Navy leaders fear Brown's recently issued secret guidance paper, which The Washington Post has obtained, will downgrade their service and jeopardize the future of highly prized aircraft carriers.
Brown's Navy guidance paper is certain to reopen the congressional debate over carriers, with this week's hearings by the House Armed Services Committee the likely starting point.
Brown makes these points in his secret paper designed to guide Navy leaders as they plan for the years 1980 through 1984:
The 12 Navy aircraft carriers now deployed and their 180 to 240 escort and support ships represent an investment of $100 billion to $120 billion. "Carriers, more than any other force element, determine the size and cost of the Navy."
It would be less expensive to rely on land-based rather than carrier planes to control the Mediterranean on the southern flank of NATO.
Using carriers to defend the North Atlantic against Soviet Backfire bombers would "unfortunately" make "the carriers themselves prime targets for the Backfires."
Land planes based in England, Iceland, the Azores and Greenland could provide "the same or better protection" against Backfires at less cost than carriers.
Reducing the number of carrier task forces from 12 to 10 would save $1.2 billion a year in operting costs and $16 billion to $20 billion in future construction costs.
Citing the cost of carriers and their vulnerability to Soviet forces in a European war, Brown gave Navy leaders this guidance:"The Navy should plan carriers, surface combatants, direct support submarines, underway replenishment groups and amphibious forces for localized contingencies outside of Eucess.)
"No new carriers should he bought unti the feasibility has been decided" of finding a home port for them in Europe, rather than rotating carriers between East Coast ports and the Mediterranean. (The Navy has explored this option before, with no success.
Brown's guidance was contained in Section L of a thick package of papers sent to all the service chiefs.

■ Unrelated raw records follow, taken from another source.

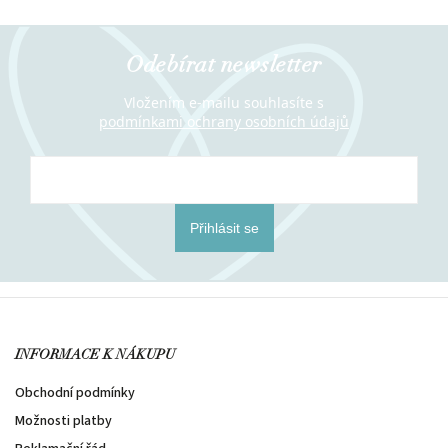
Odebírat newsletter
Vložením e-mailu souhlasíte s
podmínkami ochrany osobních údajů
Přihlásit se
INFORMACE K NÁKUPU
Obchodní podmínky
Možnosti platby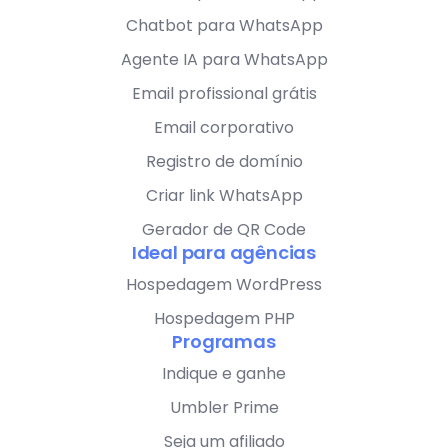
Chatbot para WhatsApp
Agente IA para WhatsApp
Email profissional grátis
Email corporativo
Registro de domínio
Criar link WhatsApp
Gerador de QR Code
Ideal para agências
Hospedagem WordPress
Hospedagem PHP
Programas
Indique e ganhe
Umbler Prime
Seja um afiliado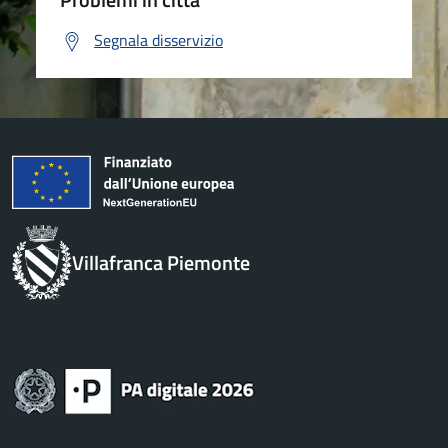
Segnala disservizio
Villafranca Piemonte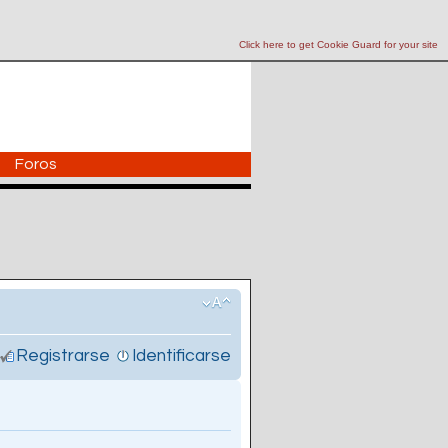
Click here to get Cookie Guard for your site
Foros
Registrarse
Identificarse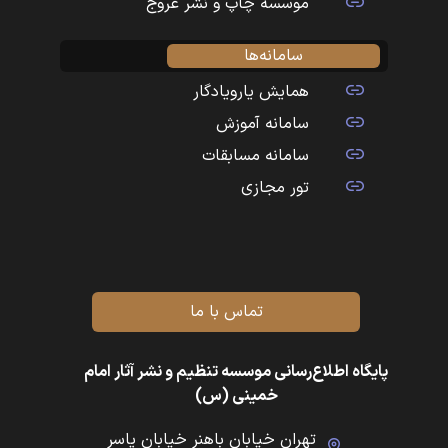
موسسه چاپ و نشر عروج
سامانه‌ها
همایش یارویادگار
سامانه آموزش
سامانه مسابقات
تور مجازی
تماس با ما
پایگاه اطلاع‌رسانی موسسه تنظیم و نشر آثار امام
خمینی (س)
تهران خیابان باهنر خیابان یاسر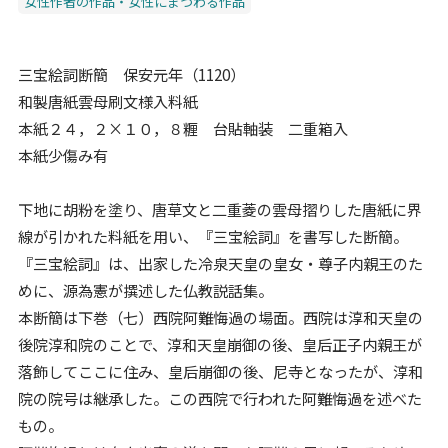
女性作者の作品・女性にまつわる作品
三宝絵詞断簡 保安元年（1120）
和製唐紙雲母刷文様入料紙
本紙２４，２×１０，８糎 台貼軸装 二重箱入
本紙少傷み有
下地に胡粉を塗り、唐草文と二重菱の雲母摺りした唐紙に界
線が引かれた料紙を用い、『三宝絵詞』を書写した断簡。
『三宝絵詞』は、出家した冷泉天皇の皇女・尊子内親王のた
めに、源為憲が撰述した仏教説話集。
本断簡は下巻（七）西院阿難悔過の場面。西院は淳和天皇の
後院淳和院のことで、淳和天皇崩御の後、皇后正子内親王が
落飾してここに住み、皇后崩御の後、尼寺となったが、淳和
院の院号は継承した。この西院で行われた阿難悔過を述べた
もの。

They have been asked for comments, to form the basis of possible amendments.
Some of Brown's guidance to the Navy conflicts with the thinking of not only many admirals but top civilian leaders.
Navy Secretary W. Graham Claytor and Undersecretary James Woolsey, for example, have unsuccessfully been pressing Brown to cancel the Northrop F-18 fighter plane now under development and to spent more money on planes that can take off and land vertically - V/STOL aircraft.
But Brown, in one of his guidance papers now circulating in the Pentagon, flatly rejects that advice.
"The Department of the Navy is to continue" to build fighter and attack versions of the F-18, Brown states. "The F-18 will equip six of the Navy's 24 active fighter squadrons and all Marine fighter squadrons."
As for the AV-8B Harrier V/STOL fighter the Marines want to buy in quantity, Brown said that only if tests show it to be "actually superior in cost-effectiveness to the A-18" will he "consider producing it for Marine light attack squadrons."
House Speaker Thomas P. O'Neill Jr. (D-Mass.) has been highly protective of the F-18; its engines are built in the General Electric plant in Lynn, Mass.
Brown has summarized his overall military strategy and guidance in a document The Washington Post quoted on Thursday. On Friday White House press secretary Jody Powell told reporters in reference to The Post's article that "you are dealing with a draft of a section from a planning document."